[llvm-dev] How to prevent registers from spilling?
Robinson, Paul via llvm-dev
llvm-dev at lists.llvm.org
Mon Nov 2 16:21:47 PST 2015
Sounds like such a security-sensitive value would need to treat calls as barriers for any kind of reordering.
Also, at the end of the value's live range, it would not have to be merely dead, but dead-and-buried (i.e. overwritten) to avoid scavenging by subsequent callees. Same goes for merely copying the value from one register to another, the source would have to be erased.
--paulr
From: llvm-dev [mailto:llvm-dev-bounces at lists.llvm.org] On Behalf Of Stephen Crane via llvm-dev
Sent: Monday, November 02, 2015 4:08 PM
To: Smith, Kevin B
Cc: llvm-dev at lists.llvm.org; Per Larsen; Andrei Homescu
Subject: Re: [llvm-dev] How to prevent registers from spilling?
Thanks, I hadn't thought about the HPC applications. I'm not sure that the requirements for the HPC and security use-cases are compatible. Pinning for performance can tolerate spills if it is still fast, while security uses can tolerate slow rematerialization but not spills.
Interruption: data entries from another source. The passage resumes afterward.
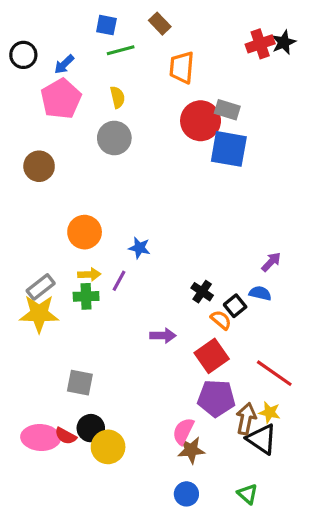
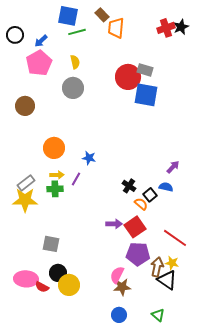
blue square: (106, 25) -> (68, 16), size x1.5
orange trapezoid: (182, 67) -> (116, 28), moved
purple arrow: (163, 336) -> (114, 224), moved
red semicircle: (66, 436) -> (42, 287), moved

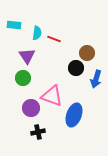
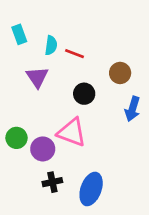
cyan rectangle: (14, 25) -> (19, 34), turned 64
black circle: (76, 68) -> (84, 94), moved
green circle: (23, 78) -> (17, 138), moved
blue ellipse: (74, 115) -> (91, 189), moved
Maybe a shared infrastructure is possible but with variable constraints?
On Mon, Nov 2, 2015 at 3:47 PM, Smith, Kevin B <kevin.b.smith at intel.com<mailto:kevin.b.smith at intel.com>> wrote:
That breaks the whole IR idea of using alloca to allocate/denote space for local variables, and then optimize those
into SSA values when optimization proves that is OK.
Agreed, but the values I care about (which is not really the HPC use-case) would actually be values internal to the compiler, such as the location of CFI metadata, which are never exposed to the front end. Thus I would be happy with something at the machine IR level, after that abstraction has been lost.
Also, for a lot of things, that attribute is simply impossible to implement. Any value that is live across a call needs to be spilled to memory.
You cannot put an unspillable value in a callee preserved register, because you cannot know whether the callee may save that or not.
And if it is in a caller-save register, then the caller has to spill it if it is live across a call.
Yes, but what about values that can be rematerialized? Of course values that _need_ to be live across calls are out, but I'm more concerned about values that were coalesced, hoisted, and which then get spilled. Maybe prevention of coalescing for sensitive values and explicitly inserting materialization at each use is an option here, although that sounds like teaching a lot of passes about sensitive values, with no guarantee of finding all of them. Wouldn't the register allocator still need to make sure that sensitive values are not present in dead callee-saved registers, so they don't get accidentally spilled by a callee?